Anthropic adds MCP tunnels and self-hosted sandboxes to Claude Managed Agents for enterprise security

Anthropic has launched two new security features for Claude Managed Agents that allow enterprises to keep agent operations within their own network perimeters.

MCP tunnels enable private network routing

The MCP tunnels feature allows Claude Managed Agents to access Model Context Protocol (MCP) servers inside private networks without exposing them to the public internet. According to Anthropic, internal databases, private APIs, knowledge bases, and ticketing systems can become agent-accessible tools through a lightweight gateway that makes a single outbound connection with no inbound firewall rules required.

Traffic is encrypted end-to-end, and no public endpoints are created. MCP tunnels is currently available as a limited research preview requiring access approval.
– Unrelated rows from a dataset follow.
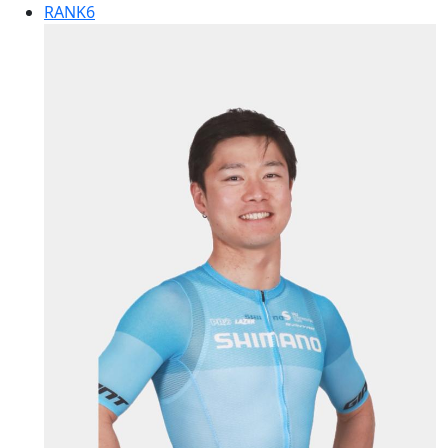
RANK
6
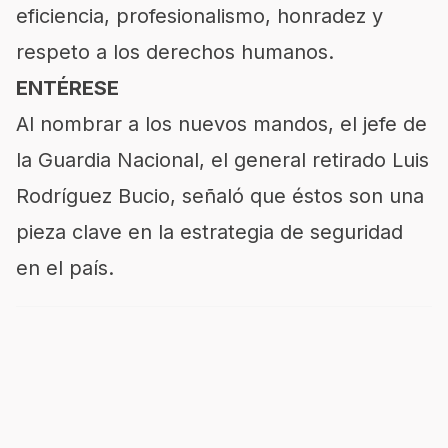
eficiencia, profesionalismo, honradez y
respeto a los derechos humanos.
ENTÉRESE
Al nombrar a los nuevos mandos, el jefe de
la Guardia Nacional, el general retirado Luis
Rodríguez Bucio, señaló que éstos son una
pieza clave en la estrategia de seguridad
en el país.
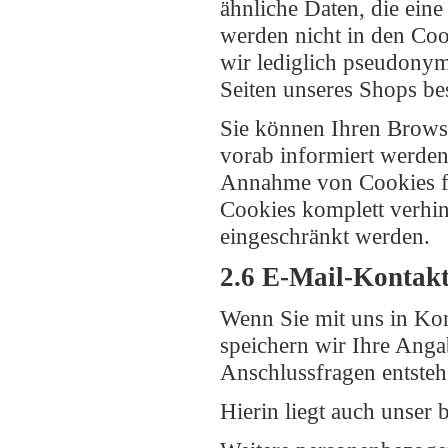
ähnliche Daten, die ei
werden nicht in den Coo
wir lediglich pseudonym
Seiten unseres Shops be
Sie können Ihren Browse
vorab informiert werden
Annahme von Cookies für
Cookies komplett verhin
eingeschränkt werden.
2.6 E-Mail-Kontak
Wenn Sie mit uns in Kon
speichern wir Ihre Anga
Anschlussfragen entsteh
Hierin liegt auch unser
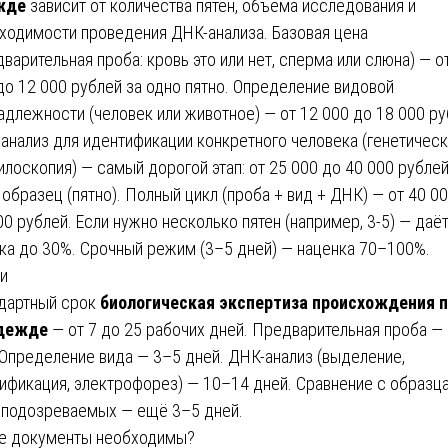
жде
зависит от количества пятен, объёма исследования и
ходимости проведения ДНК-анализа. Базовая цена
дварительная проба: кровь это или нет, сперма или слюна) — о
до 12 000 рублей за одно пятно. Определение видовой
адлежности (человек или животное) — от 12 000 до 18 000 ру
анализ для идентификации конкретного человека (генетичес
илоскопия) — самый дорогой этап: от 25 000 до 40 000 рублей
 образец (пятно). Полный цикл (проба + вид + ДНК) — от 40 0
00 рублей. Если нужно несколько пятен (например, 3-5) — даё
ка до 30%. Срочный режим (3–5 дней) — наценка 70–100%.
и
дартный срок
биологическая экспертиза происхождения 
одежде
— от 7 до 25 рабочих дней. Предварительная проба —
 Определение вида — 3–5 дней. ДНК-анализ (выделение,
ификация, электрофорез) — 10–14 дней. Сравнение с образц
подозреваемых — ещё 3–5 дней.
е документы необходимы?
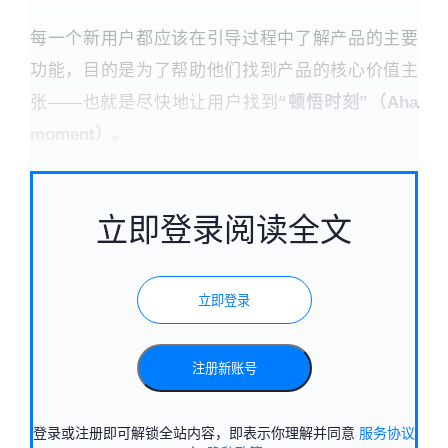
每一个新用户都应该在引导过程中了解产品的主要
功能，目的是为了帮助他们找到产品的核心价值主
张——也就是尽快地让用户找到
“顿悟时刻”（Aha
moment）
。
立即登录阅读全文
立即登录
注册新账号
登录或注册即可解锁全站内容，即表示你理解并同意
服务协议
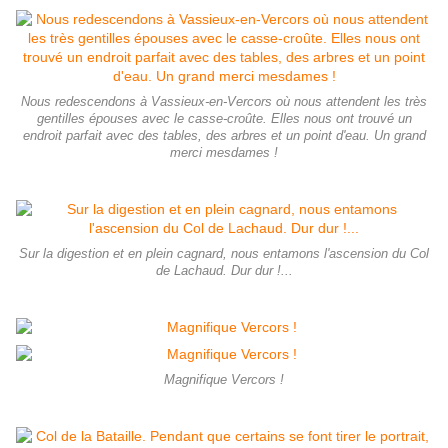
Nous redescendons à Vassieux-en-Vercors où nous attendent les très
gentilles épouses avec le casse-croûte. Elles nous ont trouvé un
endroit parfait avec des tables, des arbres et un point d'eau. Un grand
merci mesdames !
Sur la digestion et en plein cagnard, nous entamons l'ascension du Col
de Lachaud. Dur dur !...
Magnifique Vercors !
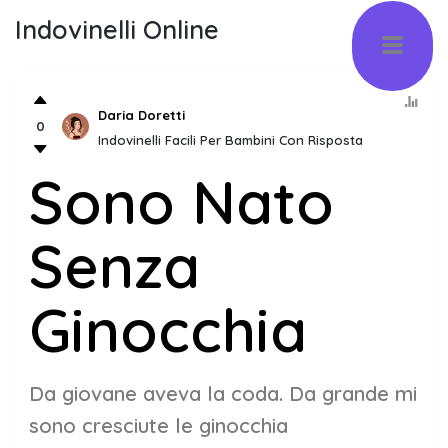
Indovinelli Online
Daria Doretti
0
Indovinelli Facili Per Bambini Con Risposta
Sono Nato
Senza
Ginocchia
Da giovane aveva la coda. Da grande mi
sono cresciute le ginocchia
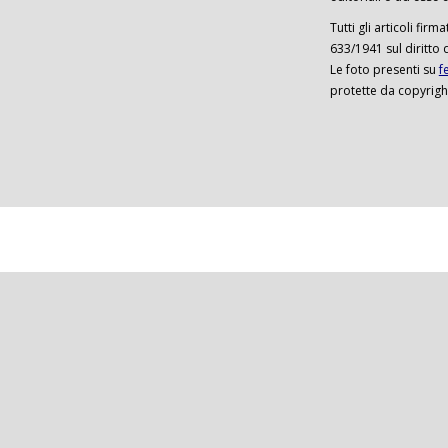
Tutti gli articoli firm
633/1941 sul diritto 
Le foto presenti su
f
protette da copyrigh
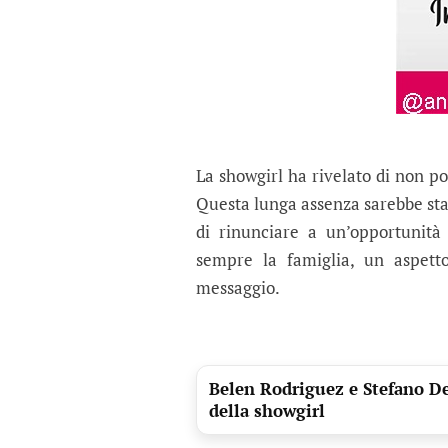
La showgirl ha rivelato di non p
Questa lunga assenza sarebbe st
di rinunciare a un’opportunità
sempre la famiglia, un aspett
messaggio.
Belen Rodriguez e Stefano D
della showgirl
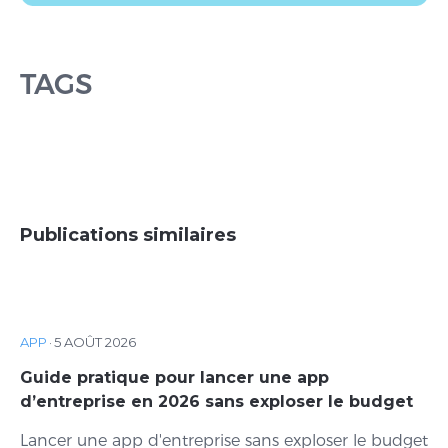
TAGS
Publications similaires
APP
·
5 AOÛT 2026
Guide pratique pour lancer une app
d’entreprise en 2026 sans exploser le budget
Lancer une app d'entreprise sans exploser le budget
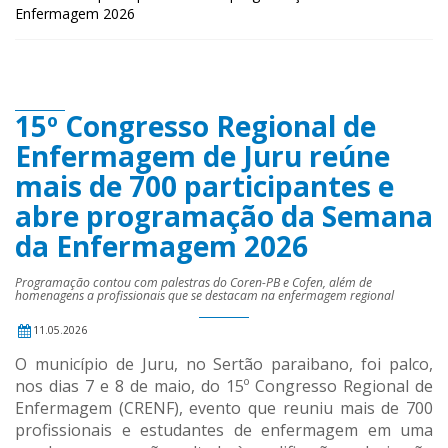
Enfermagem 2026
15º Congresso Regional de
Enfermagem de Juru reúne
mais de 700 participantes e
abre programação da Semana
da Enfermagem 2026
Programação contou com palestras do Coren-PB e Cofen, além de
homenagens a profissionais que se destacam na enfermagem regional
11.05.2026
O município de Juru, no Sertão paraibano, foi palco,
nos dias 7 e 8 de maio, do 15º Congresso Regional de
Enfermagem (CRENF), evento que reuniu mais de 700
profissionais e estudantes de enfermagem em uma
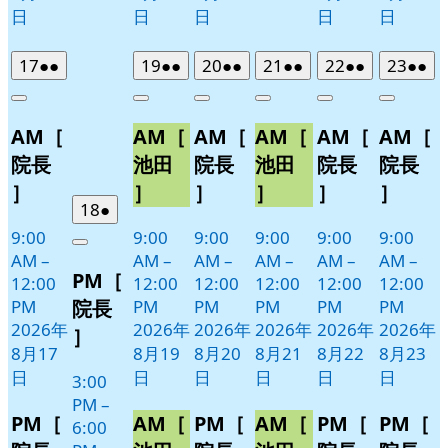
日
日
日
日
日
2026
(2
2026
(2
2026
(2
2026
(2
2026
(2
2026
(2
17
●●
19
●●
20
●●
21
●●
22
●●
23
●●
年
件
年
件
年
件
年
件
年
件
年
件
Close
Close
Close
Close
Close
Close
8
の
8
の
8
の
8
の
8
の
8
の
AM［
AM［
AM［
AM［
AM［
AM［
月
月
月
月
月
月
イ
イ
イ
イ
イ
イ
17
19
20
21
22
23
ベ
ベ
ベ
ベ
ベ
ベ
院長
池田
院長
池田
院長
院長
日
日
日
日
日
日
ン
ン
ン
ン
ン
ン
］
］
］
］
］
］
ト)
ト)
ト)
ト)
ト)
ト)
2026
(1
18
●
年
件
9:00
9:00
9:00
9:00
9:00
9:00
Close
8
の
AM
–
AM
–
AM
–
AM
–
AM
–
AM
–
PM［
月
イ
12:00
12:00
12:00
12:00
12:00
12:00
18
ベ
院長
PM
PM
PM
PM
PM
PM
日
ン
2026年
2026年
2026年
2026年
2026年
2026年
］
ト)
8月17
8月19
8月20
8月21
8月22
8月23
日
日
日
日
日
日
3:00
PM
–
PM［
AM［
PM［
AM［
PM［
PM［
6:00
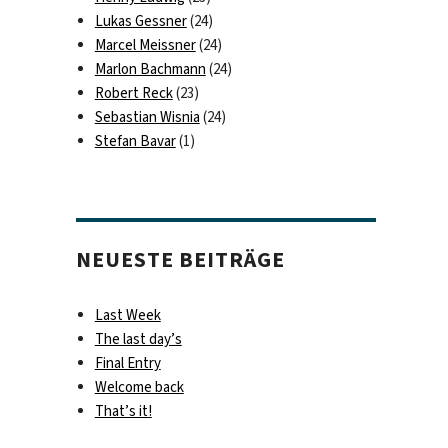
Lukas Gessner
(24)
Marcel Meissner
(24)
Marlon Bachmann
(24)
Robert Reck
(23)
Sebastian Wisnia
(24)
Stefan Bavar
(1)
NEUESTE BEITRÄGE
Last Week
The last day’s
Final Entry
Welcome back
That’s it!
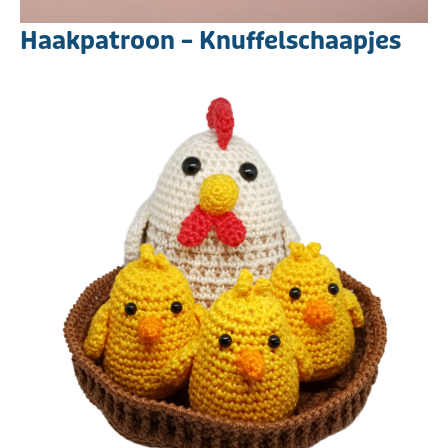
Haakpatroon – Knuffelschaapjes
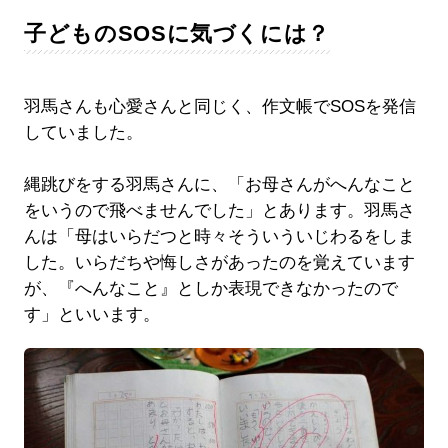
子どものSOSに気づくには？
羽馬さんも心愛さんと同じく、作文帳でSOSを発信
していました。
縄跳びをする羽馬さんに、「お母さんがへんなこと
をいうので飛べませんでした」とあります。羽馬さ
んは「母はいらだつと時々そういういじわるをしま
した。いらだちや悔しさがあったのを覚えています
が、『へんなこと』としか表現できなかったので
す」といいます。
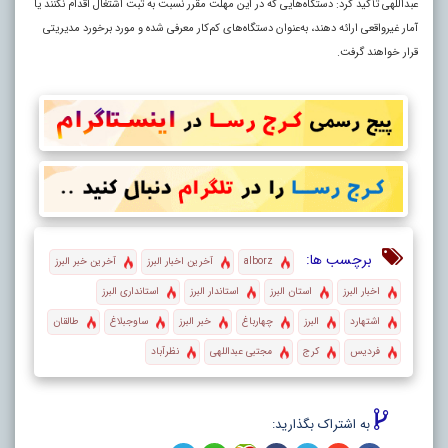
عبداللهی تأکید کرد: دستگاه‌هایی که در این مهلت مقرر نسبت به ثبت اشتغال اقدام نکنند یا
آمار غیرواقعی ارائه دهند، به‌عنوان دستگاه‌های کم‌کار معرفی شده و مورد برخورد مدیریتی
قرار خواهند گرفت.
برچسب ها:
alborz
آخرین اخبار البرز
آخرین خبر البرز
اخبار البرز
استان البرز
استاندار البرز
استانداری البرز
اشتهارد
البرز
چهارباغ
خبر البرز
ساوجبلاغ
طالقان
فردیس
کرج
مجتبی عبداللهی
نظرآباد
به اشتراک بگذارید:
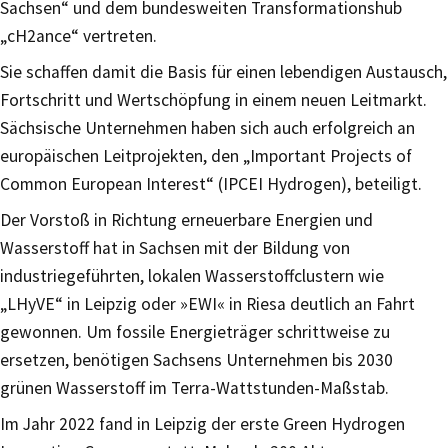
Sachsen“ und dem bundesweiten Transformationshub
„cH2ance“ vertreten.
Sie schaffen damit die Basis für einen lebendigen Austausch,
Fortschritt und Wertschöpfung in einem neuen Leitmarkt.
Sächsische Unternehmen haben sich auch erfolgreich an
europäischen Leitprojekten, den „Important Projects of
Common European Interest“ (IPCEI Hydrogen), beteiligt.
Der Vorstoß in Richtung erneuerbare Energien und
Wasserstoff hat in Sachsen mit der Bildung von
industriegeführten, lokalen Wasserstoffclustern wie
„LHyVE“ in Leipzig oder »EWI« in Riesa deutlich an Fahrt
gewonnen. Um fossile Energieträger schrittweise zu
ersetzen, benötigen Sachsens Unternehmen bis 2030
grünen Wasserstoff im Terra-Wattstunden-Maßstab.
Im Jahr 2022 fand in Leipzig der erste Green Hydrogen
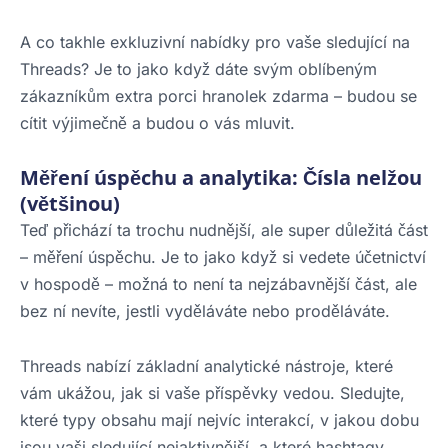
A co takhle exkluzivní nabídky pro vaše sledující na
Threads? Je to jako když dáte svým oblíbeným
zákazníkům extra porci hranolek zdarma – budou se
cítit výjimečně a budou o vás mluvit.
Měření úspěchu a analytika: Čísla nelžou
(většinou)
Teď přichází ta trochu nudnější, ale super důležitá část
– měření úspěchu. Je to jako když si vedete účetnictví
v hospodě – možná to není ta nejzábavnější část, ale
bez ní nevíte, jestli vyděláváte nebo proděláváte.
Threads nabízí základní analytické nástroje, které
vám ukážou, jak si vaše příspěvky vedou. Sledujte,
které typy obsahu mají nejvíc interakcí, v jakou dobu
jsou vaši sledující nejaktivnější, a které hashtagy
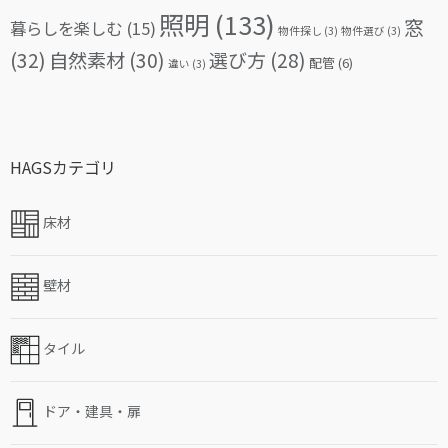
照明
(133)
窓
暮らしを楽しむ
(15)
物件探し
(3)
物件選び
(3)
(32)
自然素材
(30)
選び方
(28)
配管
(6)
違い
(3)
HAGSカテゴリ
床材
壁材
タイル
ドア・建具・扉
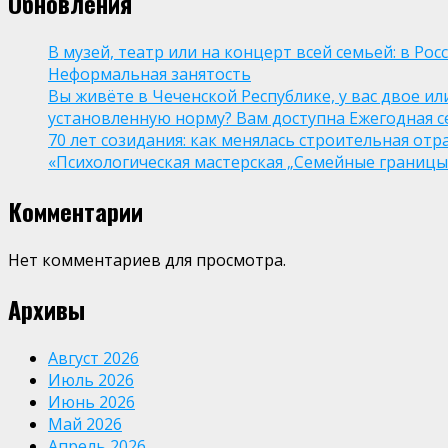
Обновления
В музей, театр или на концерт всей семьей: в Р
Неформальная занятость
Вы живёте в Чеченской Республике, у вас двое и
установленную норму? Вам доступна Ежегодная 
70 лет созидания: как менялась строительная отр
«Психологическая мастерская „Семейные границы“
Комментарии
Нет комментариев для просмотра.
Архивы
Август 2026
Июль 2026
Июнь 2026
Май 2026
Апрель 2026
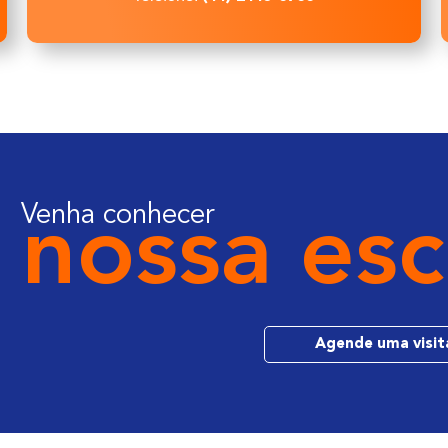
Venha conhecer
nossa esc
Agende uma visit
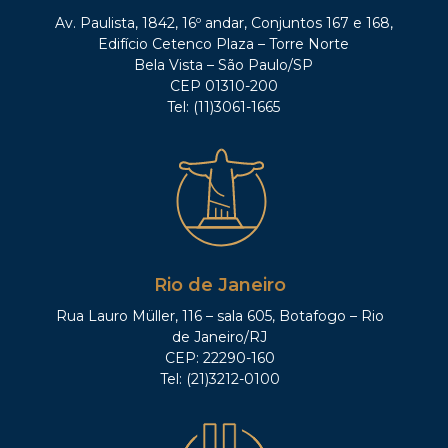
Av. Paulista, 1842, 16º andar, Conjuntos 167 e 168,
Edifício Cetenco Plaza – Torre Norte
Bela Vista – São Paulo/SP
CEP 01310-200
Tel: (11)3061-1665
Rio de Janeiro
Rua Lauro Müller, 116 – sala 605, Botafogo – Rio
de Janeiro/RJ
CEP: 22290-160
Tel: (21)3212-0100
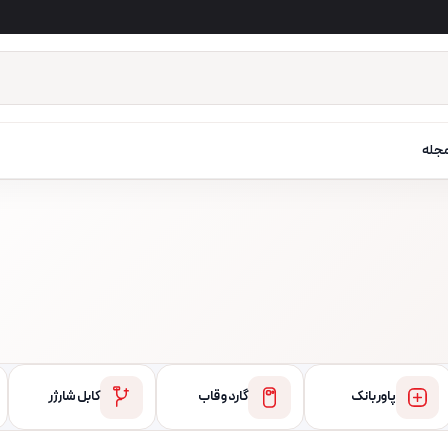
جله
پاور بانک
گارد و قاب
کابل شارژر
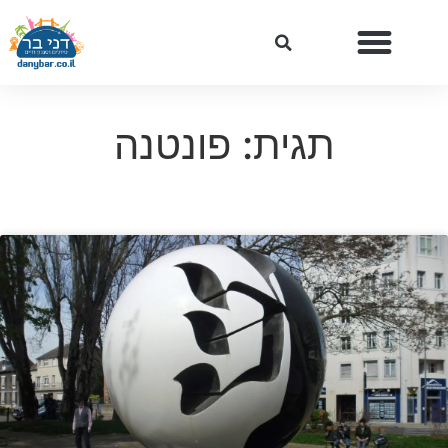
תגית: פונטנה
Self-hosted sandboxes move tool execution on-premises

The self-hosted sandbox feature separates agent orchestration from tool execution. Anthropic's infrastructure continues to handle the agent loop, context management, and error recovery, while tool execution moves to customer-controlled environments or managed sandbox providers.

Sensitive files, packages, and services remain in customer infrastructure. Anthropic has partnered with Cloudflare, Daytona, Modal, and Vercel for managed sandbox options, though customers can also bring their own sandbox client. Self-hosted sandboxes launched as a public beta feature.

"Both the sandbox where an agent executes tools and the services it reaches run within the established boundaries of your enterprise, under your security and runtime controls," Anthropic stated.

Context: Recent Managed Agents updates

Anthropic launched Claude Managed Agents in April 2025 as a simplified way to build and deploy cloud-hosted AI agents. Earlier in May, the company added dreaming, outcomes, and multiagent orchestration features.

Karpathy joins Anthropic

Separately, OpenAI founding team member and research scientist Andrej Karpathy announced he has joined Anthropic. "I think the next few years at the frontier of LLMs will be especially formative," Karpathy stated on social media.

What this means

These features address a critical enterprise barrier to AI agent adoption: data security and network isolation. By allowing agents to operate entirely within private networks while maintaining Anthropic's orchestration layer, companies can deploy Claude agents without creating new security vulnerabilities. The self-hosted sandbox approach is particularly significant—it lets enterprises maintain zero-trust architectures while still leveraging cloud AI capabilities. Both features suggest Anthropic is prioritizing enterprise deployment over pure technical advancement, focusing on making existing capabilities deployable at scale rather than pushing frontier model performance.